Positivado no artigo 5º, inciso LXXII, da Constituição e disciplinado pela Lei nº 13.300/2016, o mandado de injunção representa
uma virada paradigmática do direito público.
Considerando a aplicabilidade imediata e a efetividade dos direitos e garantias fundamentais, o mandado de injunção se presta
a provocar o Poder Judiciário para que, diante da omissão legislativa, supra a lacuna técnica que impede o exercício do direito.
Embora haja divergência doutrinária quanto à origem histórica do mandado de injunção, ela teve influência direta
da injuction norte-americana, introduzida no direito constitucional estadunidense em 1980.

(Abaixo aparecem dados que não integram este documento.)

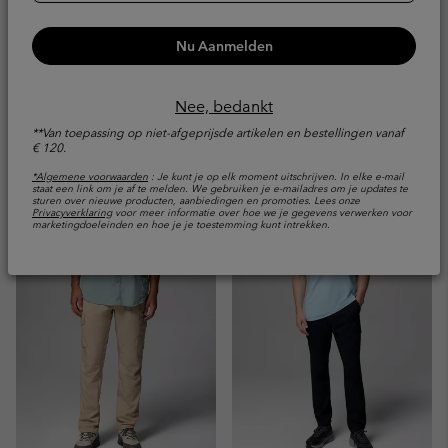
Nu Aanmelden
Chill Creek™
Wandelbroek Tech Trail™
Nee, bedankt
wandelbroek voor heren
Utility voor heren
**Van toepassing op niet-afgeprijsde artikelen en bestellingen vanaf
Water- en vlekafstotend
Water- en vlekafstotend
€ 120.
Minimum sale price:
Maximum sale price:
Regular price:
€ 72,00
-
€ 84,00
€
*Algemene voorwaarden
: Je kunt je op elk moment uitschrijven. In elke e-mail
Sale price:
Regular price:
€ 48,00
€ 80,00
staat een link om je af te melden. We gebruiken je e-mailadres om je updates te
120,00
sturen over nieuwe producten, aanbiedingen en promoties. Lees onze
Privacyverklaring
voor meer informatie over hoe we je gegevens verwerken voor
marketingdoeleinden en hoe je je toestemming kunt intrekken.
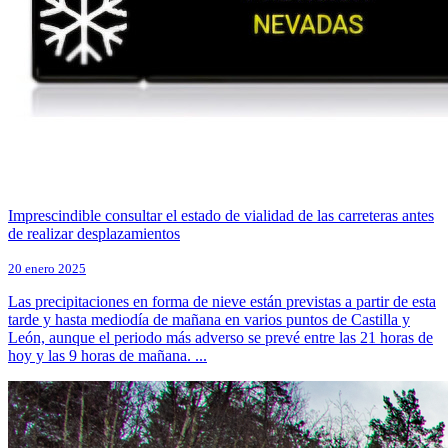
Imprescindible consultar el estado de vialidad de las carreteras antes
de realizar desplazamientos
20 enero 2025
Las precipitaciones en forma de nieve están previstas a partir de esta
tarde y hasta mediodía de mañana en varios puntos de Castilla y
León, aunque el periodo más adverso se prevé entre las 21 horas de
hoy y las 9 horas de mañana. ...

O instituto admite as formas de prohibitory injuction, quando proíbe a prática violadora de direito, impondo uma abstenção, ou
de mandatory injuction, quando determina a prática de algum ato, sob pena de violação de direito por omissão. Enquanto a
primeira guarda proximidade com nosso mandado de segurança, a segunda teria originado o mandado de injunção pátrio.
Ainda que a inspiração advenha do modelo estadunidense, é certo que a positivação do mecanismo no ordenamento
jurídico brasileiro o transformou em verdadeira jabuticaba.
De fato, o instituto representou uma novidade na realidade constitucional após 1988, já que não foi previsto nas constituições
anteriores. De forma sintomática, pois o mandado de injunção talvez estampe com maestria a virada do Estado Legislativo ao
Estado Constitucional.
Como sustenta Daniel Hachem, no período anterior à Constituição de 1988, o direito público ainda se ligava a uma
perspectiva autoritária que ignorava a força normativa dos direitos fundamentais. No campo do direito constitucional e
administrativo, isso se dava especialmente em face do apego à lei formal, numa ótica de legalidade estrita, o que afastava a
intervenção do Poder Judiciário como garantidor de direitos constitucionais.
Leia também: o papel do advogado na garantia dos direitos sociais.
A constituição de 1988
A Constituição de 1988 introduziu uma virada no paradigma juspublicista. Com o reconhecimento da força normativa da
Constituição, ou seja, da capacidade das regras constitucionais inovarem em direitos e obrigações nas relações jurídicas, fala-se
em um direito constitucional da efetividade.
A Constituição se converte em parâmetro de validade do conteúdo material de todas as demais normas. A nova tendência
é calcada na valorização da dignidade da pessoa humana e dos direitos fundamentais que dela emanam.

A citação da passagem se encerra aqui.